The purpose of this "skip" day was Joan and Mary Sue were in a wedding and needed sun. "If you cannot tone it, tan it." We needed sun.
And, equally as important, they were in charge of decorating the going away car with peach tissue flowers and we needed to sit in the sun and make about three hundred peach tissue paper flowers.
Perfect plan. Perfect. What could go wrong?
We got to my house and I ran upstairs and pulled the plug. We were golden.
We started cooking some leftover spaghetti for a snack and planning our day. It was THE fabulous day. No humidity. Perfect day. We were going to have so much fun.
The windows were open and the breeze was blowing in when we heard the noise, not just any noise, THE noise. The noise of my dad's tractor. OMG, panic. He was not supposed to be home all day. And the noise was getting closer. And so we did what four girls would do, we ran. Upstairs. Into closets.
What the hell was my dad doing home during the day. Granted, it was only 7:45am but what was he doing?
We were upstairs in the closet, losing it and then this happened....
My mammaw and my aunt showed up at our house. Who knows why but they did.
We NEVER locked out doors and they just walked in to do who knows what.
And now, the work started. Here we were, in my closet, losing it, I pee my pants and we have got to be quiet as mice because we were now surrounded by the two women who should have been FBI agents.
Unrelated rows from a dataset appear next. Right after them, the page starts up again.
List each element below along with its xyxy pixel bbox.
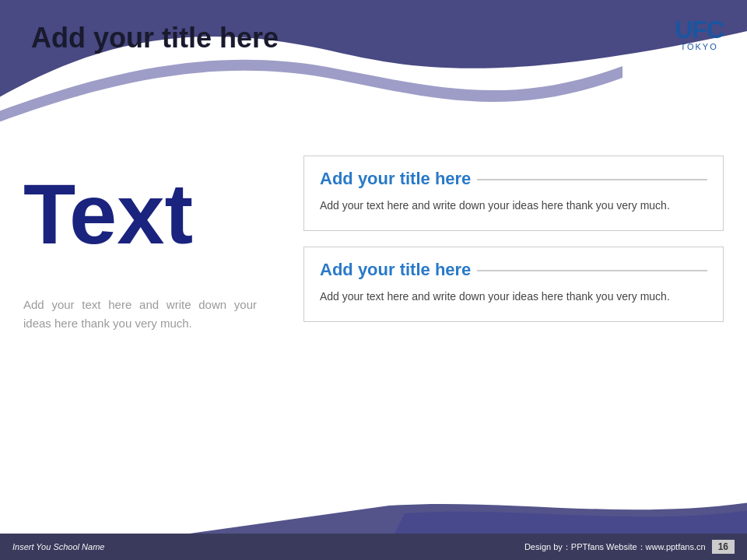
panel-2-title-line xyxy=(477,270,707,271)
header-title: Add your title here xyxy=(31,22,279,54)
panel-1-body-text: Add your text here and write down your i… xyxy=(320,197,707,215)
footer-school-name: Insert You School Name xyxy=(12,542,104,551)
logo-area: UFC TOKYO xyxy=(675,17,724,51)
panel-1: Add your title here Add your text here a… xyxy=(303,156,724,231)
panel-1-title-row: Add your title here xyxy=(320,169,707,189)
footer-right-group: Design by：PPTfans Website：www.pptfans.cn… xyxy=(524,540,735,554)
footer-page-number: 16 xyxy=(712,540,735,554)
panel-2-body-text: Add your text here and write down your i… xyxy=(320,288,707,306)
panel-2-title-row: Add your title here xyxy=(320,260,707,280)
left-body-text: Add your text here and write down your i… xyxy=(23,296,257,333)
slide: Add your title here UFC TOKYO Text Add y… xyxy=(0,0,747,560)
top-swoosh-decoration xyxy=(0,0,747,140)
panel-1-title-text: Add your title here xyxy=(320,169,471,189)
panel-2: Add your title here Add your text here a… xyxy=(303,247,724,322)
right-panels-container: Add your title here Add your text here a… xyxy=(303,156,724,322)
panel-2-title-text: Add your title here xyxy=(320,260,471,280)
big-text-word: Text xyxy=(23,171,193,257)
footer: Insert You School Name Design by：PPTfans… xyxy=(0,534,747,560)
logo-tokyo-text: TOKYO xyxy=(680,42,717,51)
panel-1-title-line xyxy=(477,179,707,180)
logo-ufc-text: UFC xyxy=(675,17,724,42)
footer-credit-text: Design by：PPTfans Website：www.pptfans.cn xyxy=(524,541,706,553)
And they lingered. And lingered. And lingered.
We had to make a decision. Do we stay or should we go now? Do we risk getting caught or do we leave and salvage our plan?
And as we decided to leave, my mamaw and aunt left.
Two down, one to go. But my dad wasn't budging.
So we bolted. Out the door and across the neighbor's yard and into the woods.
We met up and just looked at one another. Now what?
No sun in the woods.
We had one option. One.
The dump. Behind out development was a garbage/fill area. We called it the dump. Trash, brush, Playboy Magazines, a pond with tadpoles and frogs and stuff.
The Dump was notorious for kids going down there without permission. They went because there were Play Boy magazines. Sex Ed with a pond with tadpoles. Did it get better than this?
No shade. No chairs, no drinks, no bathrooms. The Dump. We were spending our day at the Dump . Still a good plan. We would get sun and get those damn flowers done for the wedding.
And we did.
We sat, talked, laughed, peed behind trash, laughed, peeled layers of tissue and made flowers and laughed. Did I mention that we laughed?
But a funny thing happened that day, we got sun. Tons of sun. Blistering sun.
And the peach flowers were done.
When I got home around four and locked in the mirror, the absolute horror hit me. How was going to hide this sunburn? I will just take a shower and go to be at 7pm so I won't see my mom and maybe it will fade by the time I get up. Yep, that's it.
Except...my sunburn did not fade. My mom, who very seldom got up with me during those years (so we both would start our days off well) was up when I came downstairs.
I will never forget her asking "how did you get that sunburn?"
I lied. "PE class, field hockey."
As I wrote this, I now realize my mom most likely knew. And she spread the word. Oh the power of the mom intuition and the mother network.
It was EPIC and those tissue flowers, awesome.